I have gathered three quarters of my branches on the “Other Data Sources” category. The next up is to get real estate data based on the project plan.

Real Estate Data
Finding good real estate data took a some work to explore and gather. I’m sure there is a lot of data available privately for a cost, but the point of my project is to focus on what is publicly available so anyone can do what I’m doing.
In the process, I decided I would try to gather information associated with real estate that was not individual transactions, though I did explore permitting as a mean to understand development or investment geographically. This lead to exploring economic data that pertained to households, rentals and home-ownership as well.
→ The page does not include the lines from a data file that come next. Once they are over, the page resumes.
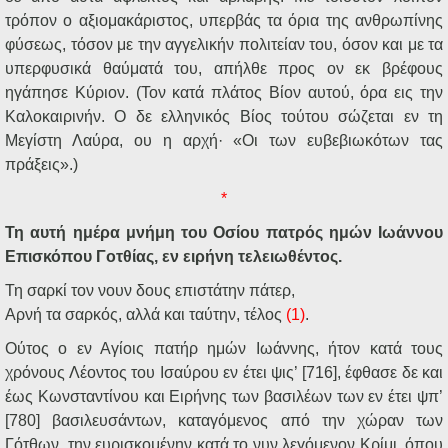
τρόπον ο αξιομακάριστος, υπερβάς τα όρια της ανθρωπίνης
φύσεως, τόσον με την αγγελικήν πολιτείαν του, όσον και με τα
υπερφυσικά θαύματά του, απήλθε προς ον εκ βρέφους
ηγάπησε Κύριον. (Τον κατά πλάτος Βίον αυτού, όρα εις την
Καλοκαιρινήν. Ο δε ελληνικός Βίος τούτου σώζεται εν τη
Μεγίστη Λαύρα, ου η αρχή· «Οι των ευβεβιωκότων τας
πράξεις».)
*
Τη αυτή ημέρα μνήμη του Οσίου πατρός ημών Ιωάννου
Επισκόπου Γοτθίας, εν ειρήνη τελειωθέντος.
Τη σαρκί τον νουν δους επιστάτην πάτερ,
Αρνή τα σαρκός, αλλά και ταύτην, τέλος
(1)
.
Ούτος ο εν Αγίοις πατήρ ημών Ιωάννης, ήτον κατά τους
χρόνους Λέοντος του Ισαύρου εν έτει ψις’ [716], έφθασε δε και
έως Κωνσταντίνου και Ειρήνης των βασιλέων των εν έτει ψπ’
[780] βασιλευσάντων, καταγόμενος από την χώραν των
Γότθων, την ευρισκομένην κατά το νυν λεγόμενον Κρίμι, όπου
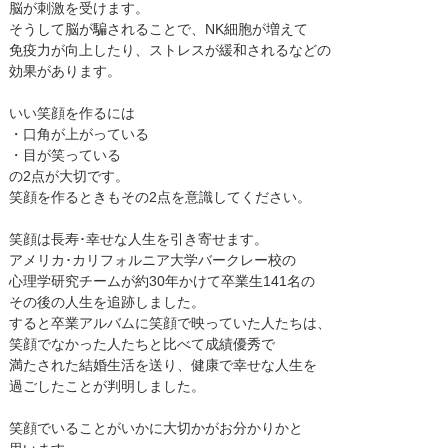
脳が刺激を受けます。
そうして脳が騙されることで、NK細胞が増えて
免疫力が向上したり、ストレスが緩和されるなどの
効果があります。
いい笑顔を作るには
・口角が上がっている
・目が笑っている
の2点が大切です。
笑顔を作るときもその2点を意識してください。
笑顔は長寿･幸せな人生を引き寄せます。
アメリカ･カリフォルニア大学バークレー校の
心理学研究チームが約30年かけて卒業生141名の
その後の人生を追跡しました。
すると卒業アルバムに笑顔で映っていた人たちは、
笑顔でなかった人たちと比べて成績優秀で
満たされた結婚生活を送り、健康で幸せな人生を
過ごしたことが判明しました。
笑顔でいることがいかに大切かがお分かりかと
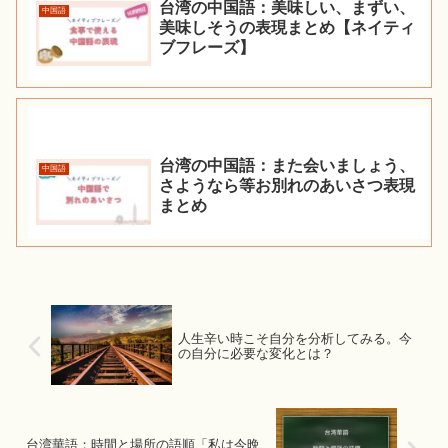
台湾の中国語：美味しい、まずい、
中国語
美味しそうの表現まとめ【ネイティ
ブフレーズ】
台湾の中国語：また会いましょう、
中国語
さようなら等お別れのあいさつ表現
まとめ
人生辛い時こそ自分を分析してみる。今
の自分に必要な変化とは？
台湾華語：時間と場所の語順「私は今晩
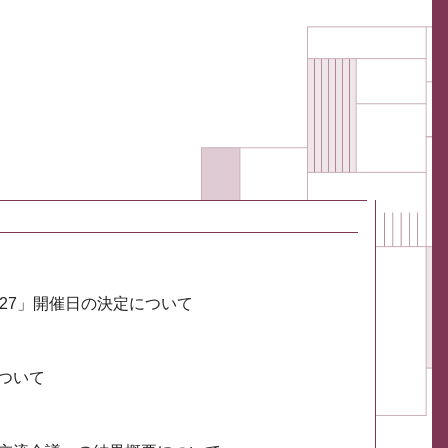
027」開催日の決定について
ついて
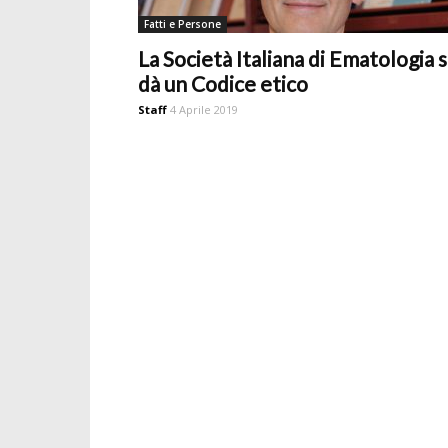
Fatti e Persone
La Società Italiana di Ematologia s
dà un Codice etico
Staff
4 Aprile 2019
While the data is not the fidelity that I would have preferred, the high-level view should be interesting to see if they line up with any aggregated activity. My ideal data would contain individual home sales with housing descriptions by date, as well as available supply of vacant rental units by date. This may be something to explore separately.
Permits
I initially came across permit data during my search of the OpenData DC website. They had permit information for other building and construction permits by location throughout the city.
Although this might not provide me housing value, it could point to where construction, renovations and improvements were and are taking place. This may help to understand where investments and revitalization efforts are taking place and what density looks like over time.
My initial question is whether this can confirm or deny the volume of community investment influences an improvement (decrease) in criminal activity for a particular area or increases activity. I would also like to learn about the types of activity that are common in proximity to these permit locations.

Building
I found building permit data from 2009 through 2020. After an initial exploration of the data, I could see aggregating the data along spatial boundaries and time. This aggregation could be interesting to what is happening in locales, and at what volume the activity is occurring. What types of investments or improvements are being made? Are there trends? What affect do the improvements have on the local community? The data exploration process of this data will likely help me ask some additional questions and propose hypotheses.
Construction
Additionally the construction permit data I found was not available for my full project time frame but the majority was still available, covering 2012 through 2020. This data is the same as the building permits data but pertains to construction. The same questions mentioned in the Building Permit section will also apply here too. This data could compliment the building permit data, but will also likely pose additional questions and propose hypotheses.
Federal Reserve Economic Data
This resource provided a lot of spreadsheets with economic data. Some of the data was weekly, monthly, and quarterly. The majority of the data was however only available at an annualized level. Not great granularity but it will have to do. While looking at yearly activity levels, maybe this can add context or general background information for the area. I’m not confident it will tell us a much or be leveraged in a significant way. Over the 2009-2020 time frame, it’s possible we could see some relationship.
The following is a list of the data to be explored:
- Median Household Income (Annual)
- Rental Vacancy Rates (Annual)
- Home Vacancy Rates (Annual)
- Home Ownership Rates (Annual)
- Housing Price Index (Quarterly)
- New Private Housing Units (Monthly)
- Business Applications (Weekly)
The image below gives some quick context to the data source. Each of the items listed above had their own page. They each had a feature to download the data in a couple different formats, though I downloaded CSVs. You could also edit the date range for the interactive graph. Beneach the chart in the image provided source information and notes about the particular data.

Housing Data
Sale
While combing through websites, I was able to get a couple of resources with housing related information from both Realtor.com and Redfin.com. The granularity still was not what I wanted, but it will have to do for now. Also, the date ranges did not cover my entire project time frame.
Redfin Home Prices, Sales & Inventory
Over at Redfin.com they have some aggregated data available by month from February 2012 through October 2020 (at the time of research). The data provides high-level average/median information as well as other metrics to describe prices, sales and inventory.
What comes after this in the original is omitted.